Knowing that $e_p \le u_p$ might let us conclude reliably that $E < \lambda_s$
by examining only a small number of batches---depending on the 
values $\{ u_p\}_{p=1}^P$ and on the values of $\{e_p\}$ for the audited batches.

To make inferences about $E$, it is helpful to work with the \emph{taint} 
$t_p \equiv \frac{e_p}{u_p} \le 1$.
Define $U \equiv \sum_{p=1}^P u_p$.
Suppose we draw batches at random with replacement, with probability $u_p/U$
of drawing batch $p$ in each draw, $p = 1, \ldots, P$.
(Since $u_p \ge 0$, these are all positive numbers, and they sum to 1,
so they define a probability distribution on the $P$ batches.)

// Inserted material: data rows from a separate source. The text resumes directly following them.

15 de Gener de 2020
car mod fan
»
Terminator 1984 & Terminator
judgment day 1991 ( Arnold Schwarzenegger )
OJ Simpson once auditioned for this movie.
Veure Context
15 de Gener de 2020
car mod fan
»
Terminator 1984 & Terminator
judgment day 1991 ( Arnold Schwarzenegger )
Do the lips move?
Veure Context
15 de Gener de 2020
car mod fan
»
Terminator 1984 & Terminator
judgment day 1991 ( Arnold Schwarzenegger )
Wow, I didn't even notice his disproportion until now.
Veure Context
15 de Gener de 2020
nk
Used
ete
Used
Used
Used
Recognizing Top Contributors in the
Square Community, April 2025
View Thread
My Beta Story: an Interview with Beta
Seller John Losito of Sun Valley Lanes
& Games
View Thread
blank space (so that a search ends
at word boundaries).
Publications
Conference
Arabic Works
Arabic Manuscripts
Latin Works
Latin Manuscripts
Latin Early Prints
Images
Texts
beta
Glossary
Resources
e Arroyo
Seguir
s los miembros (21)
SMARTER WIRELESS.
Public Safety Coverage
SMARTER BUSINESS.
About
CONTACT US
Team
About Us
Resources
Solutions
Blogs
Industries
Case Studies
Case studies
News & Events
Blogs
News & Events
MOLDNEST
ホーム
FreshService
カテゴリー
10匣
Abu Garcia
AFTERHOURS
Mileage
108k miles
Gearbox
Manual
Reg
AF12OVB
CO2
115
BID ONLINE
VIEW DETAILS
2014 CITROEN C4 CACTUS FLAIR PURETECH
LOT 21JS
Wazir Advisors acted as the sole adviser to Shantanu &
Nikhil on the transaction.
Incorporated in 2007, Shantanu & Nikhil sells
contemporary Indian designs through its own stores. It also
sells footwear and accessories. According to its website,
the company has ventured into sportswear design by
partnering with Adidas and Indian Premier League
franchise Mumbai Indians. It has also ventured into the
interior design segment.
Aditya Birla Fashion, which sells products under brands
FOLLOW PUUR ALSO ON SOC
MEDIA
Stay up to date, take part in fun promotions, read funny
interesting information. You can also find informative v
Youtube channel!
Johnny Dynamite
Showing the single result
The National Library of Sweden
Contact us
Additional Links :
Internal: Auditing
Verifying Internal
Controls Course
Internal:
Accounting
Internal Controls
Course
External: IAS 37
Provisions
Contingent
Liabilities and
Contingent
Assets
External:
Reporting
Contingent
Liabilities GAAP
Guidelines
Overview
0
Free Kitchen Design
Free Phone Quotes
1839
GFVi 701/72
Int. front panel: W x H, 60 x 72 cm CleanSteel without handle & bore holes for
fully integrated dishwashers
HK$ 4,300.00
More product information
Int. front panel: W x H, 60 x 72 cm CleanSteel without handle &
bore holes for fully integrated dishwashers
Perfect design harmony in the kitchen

Let $T_j$ be the value of $t_p$ for the batch $p$ selected in the $j$th draw.
Then $\{T_j\}_{j=1}^n$ are IID, $\mathbb{P} \{T_j \le 1\} = 1$, and
$$
  \mathbb{E} T_1 = \sum_{p=1}^P \frac{u_p}{U} t_p =
  \frac{1}{U}\sum_{p=1}^P u_p \frac{e_p}{u_p} = 
  \frac{1}{U} \sum_{p=1}^P e_p = E/U.
$$
Thus $E = U \mathbb{E} T_1$. 
So, if we have strong evidence that
$\mathbb{E} T_1 < \lambda_s/U$, we have
strong evidence that $E < \lambda_s$.

This approach can be simplified even further by noting that $u_p$ has
a simple upper bound that does not depend on $v_{pi}$.
At worst, the reported result for batch $p$ shows $n_p$ votes for the 
``least-winning'' apparent winner of the contest with the smallest margin, 
but a hand interpretation would show that all $n_p$ ballots in the batch 
had votes for the runner-up in that contest.
Since $V_{w\ell} \ge V\equiv \min_{w \in \mathcal{W}, \ell \in \mathcal{L}} V_{w \ell}$ and $0 \le v_{pi} \le n_p$,
$$ 
    u_p =  \max_{w \in \mathcal{W}, \ell \in \mathcal{L}} 
    \frac{v_{pw} - v_{p\ell} + n_p}{V_{w\ell}}
    \le  \max_{w \in \mathcal{W}, \ell \in \mathcal{L}} 
    \frac{n_p - 0 + n_p}{V_{w\ell}}
    \le \frac{2n_p}{V}.
$$
Thus if we use $2n_p/V$ in lieu of $u_p$, we still get conservative results.
(We also need to re-define $U$ to be the sum of those upper bounds.)
An intermediate, still conservative approach would be to use this upper bound for
batches that consist of a single ballot, but use the sharper bound (\ref{eq:uDef})
when $n_p > 1$.
Regardless, for the new definition of $u_p$ and $U$,
$\{T_j\}_{j=1}^n$ are IID, $\mathbb{P} \{T_j \le 1\} = 1$,
and
$$
  \mathbb{E} T_1 = \sum_{p=1}^P \frac{u_p}{U} t_p =
  \frac{1}{U}\sum_{p=1}^P u_p \frac{e_p}{u_p} = 
  \frac{1}{U} \sum_{p=1}^P e_p = E/U.
$$

So, if we have evidence that $\mathbb{E} T_1 < \lambda_s/U$, we have evidence that 
$E < \lambda_s$.

\subsection{Testing $\mathbb{E} T_1 \ge \lambda_s/U$}

A variety of methods are available to test whether $\mathbb{E} T_1 < \lambda_s/U$.
One particularly ``clean'' sequential method is based on Wald's Sequential Probability
Ratio Test (SPRT) (\cite{wald45}).
Harold Kaplan pointed out this method on a website that no longer exists.
A derivation of this ``Kaplan-Wald'' method is given in Appendix A of~\cite{starkTeague14};
to apply the method here, take $t = \lambda_s$ in their equation~18.

A different sequential method, the Kaplan-Markov method (also due to Harold Kaplan), 
is given in~\cite{stark09b}.